# YOUR GOAL
Across all entries below, how many lines include "įgūdžius"? Answer with the number alone.
***** EXERCISE DATA
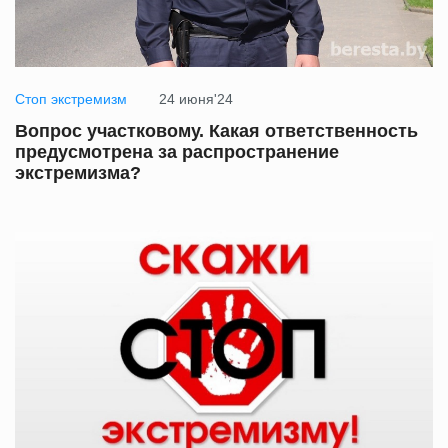
Стоп экстремизм
24 июня'24
Вопрос участковому. Какая ответственность
предусмотрена за распространение
экстремизма?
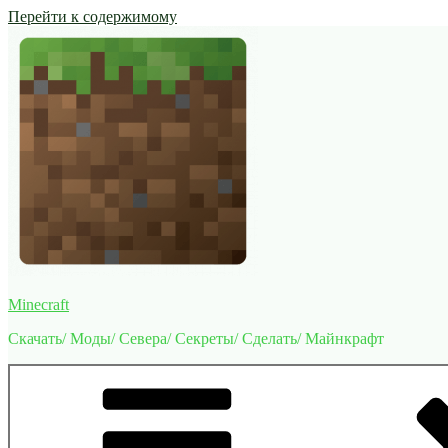
Перейти к содержимому
Minecraft
Скачать/ Моды/ Севера/ Секреты/ Сделать/ Майнкрафт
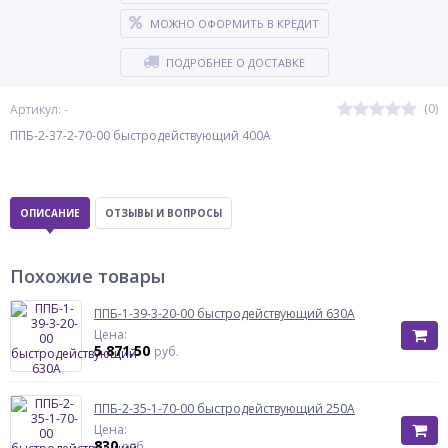
МОЖНО ОФОРМИТЬ В КРЕДИТ
ПОДРОБНЕЕ О ДОСТАВКЕ
(0)
Артикул: -
ППБ-2-37-2-70-00 быстродействующий 400А
ОПИСАНИЕ
ОТЗЫВЫ И ВОПРОСЫ
Похожие товары
ППБ-1-39-3-20-00 быстродействующий 630А
Цена:
5 871.50
руб.
ППБ-2-35-1-70-00 быстродействующий 250А
Цена:
830
руб.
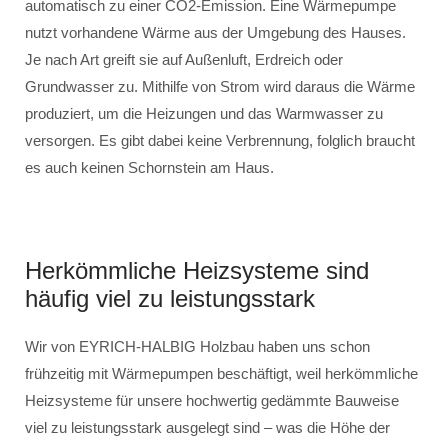
automatisch zu einer CO2-Emission. Eine Wärmepumpe
nutzt vorhandene Wärme aus der Umgebung des Hauses.
Je nach Art greift sie auf Außenluft, Erdreich oder
Grundwasser zu. Mithilfe von Strom wird daraus die Wärme
produziert, um die Heizungen und das Warmwasser zu
versorgen. Es gibt dabei keine Verbrennung, folglich braucht
es auch keinen Schornstein am Haus.
Herkömmliche Heizsysteme sind
häufig viel zu leistungsstark
Wir von EYRICH-HALBIG Holzbau haben uns schon
frühzeitig mit Wärmepumpen beschäftigt, weil herkömmliche
Heizsysteme für unsere hochwertig gedämmte Bauweise
viel zu leistungsstark ausgelegt sind – was die Höhe der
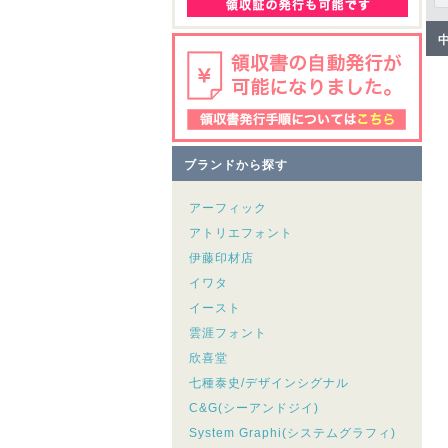
ブランドから探す
アーフィック
アトリエフォント
伊藤印材店
イワタ
イースト
雲涯フォント
欣喜堂
七種泰史/デザインシグナル
C&G(シーアンドジイ)
System Graphi(システムグラフィ)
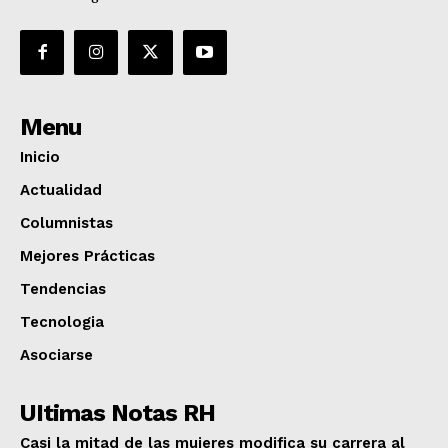
Menu
Inicio
Actualidad
Columnistas
Mejores Prácticas
Tendencias
Tecnologia
Asociarse
UItimas Notas RH
Casi la mitad de las mujeres modifica su carrera al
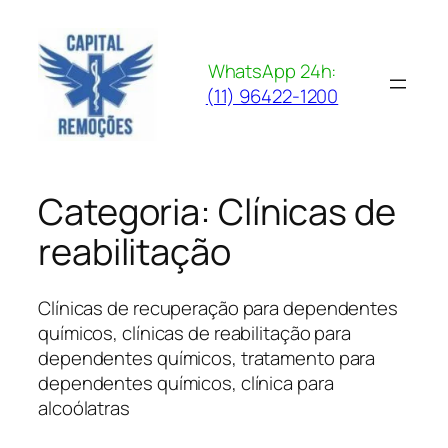
Pular
para
o
WhatsApp 24h:
conteúdo
(11) 96422-1200
Categoria:
Clínicas de
reabilitação
Clínicas de recuperação para dependentes
químicos, clínicas de reabilitação para
dependentes químicos, tratamento para
dependentes químicos, clínica para
alcoólatras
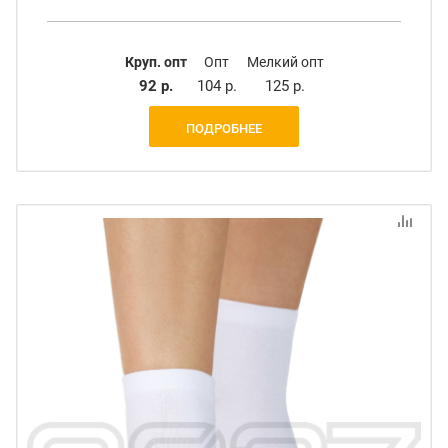
Круп. опт
Опт
Мелкий опт
92 р.
104 р.
125 р.
ПОДРОБНЕЕ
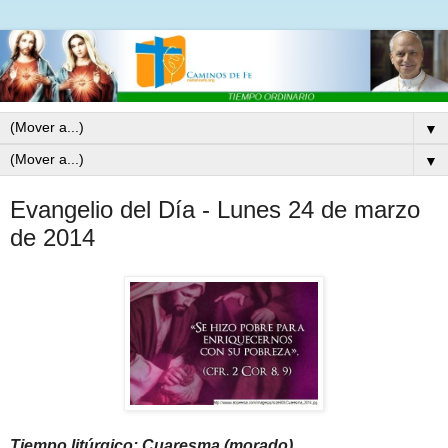
▼
▼
Evangelio del Día - Lunes 24 de marzo
de 2014
Tiempo litúrgico: Cuaresma (morado)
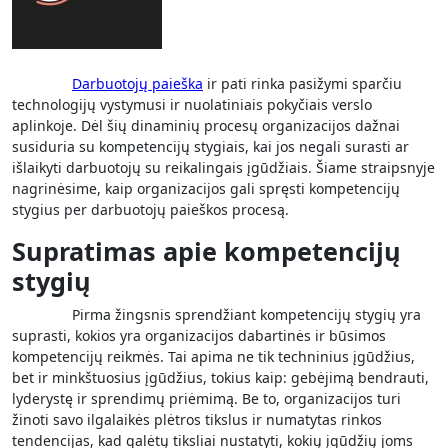
Darbuotojų paieška
ir pati rinka pasižymi sparčiu
technologijų vystymusi ir nuolatiniais pokyčiais verslo
aplinkoje. Dėl šių dinaminių procesų organizacijos dažnai
susiduria su kompetencijų stygiais, kai jos negali surasti ar
išlaikyti darbuotojų su reikalingais įgūdžiais. Šiame straipsnyje
nagrinėsime, kaip organizacijos gali spręsti kompetencijų
stygius per darbuotojų paieškos procesą.
Supratimas apie kompetencijų
stygių
Pirma žingsnis sprendžiant kompetencijų stygių yra
suprasti, kokios yra organizacijos dabartinės ir būsimos
kompetencijų reikmės. Tai apima ne tik techninius įgūdžius,
bet ir minkštuosius įgūdžius, tokius kaip: gebėjimą bendrauti,
lyderystę ir sprendimų priėmimą. Be to, organizacijos turi
žinoti savo ilgalaikės plėtros tikslus ir numatytas rinkos
tendencijas, kad galėtų tiksliai nustatyti, kokių įgūdžių joms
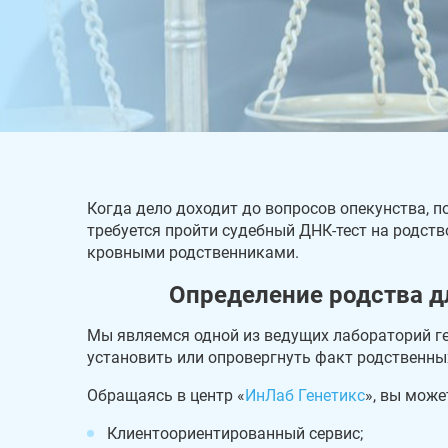
Когда дело доходит до вопросов опекунства, п
требуется пройти судебный ДНК-тест на родств
кровными родственниками.
Определение родства д
Мы являемся одной из ведущих лабораторий г
установить или опровергнуть факт родственных
Обращаясь в центр «
ИнЛаб Генетикс
», вы може
Клиентоориентированный сервис;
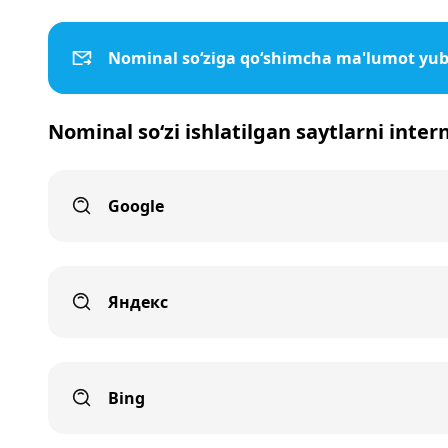
Nominal so‘ziga qo‘shimcha ma'lumot yub
Nominal so‘zi ishlatilgan saytlarni inter
Google
Яндекс
Bing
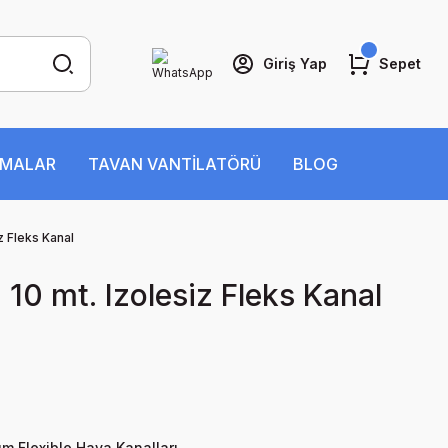
Giriş Yap
Sepet
İMALAR
TAVAN VANTİLATÖRÜ
BLOG
z Fleks Kanal
 10 mt. Izolesiz Fleks Kanal
m Flexible Hava Kanalları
**********
# WRITTEN SOLUTION
2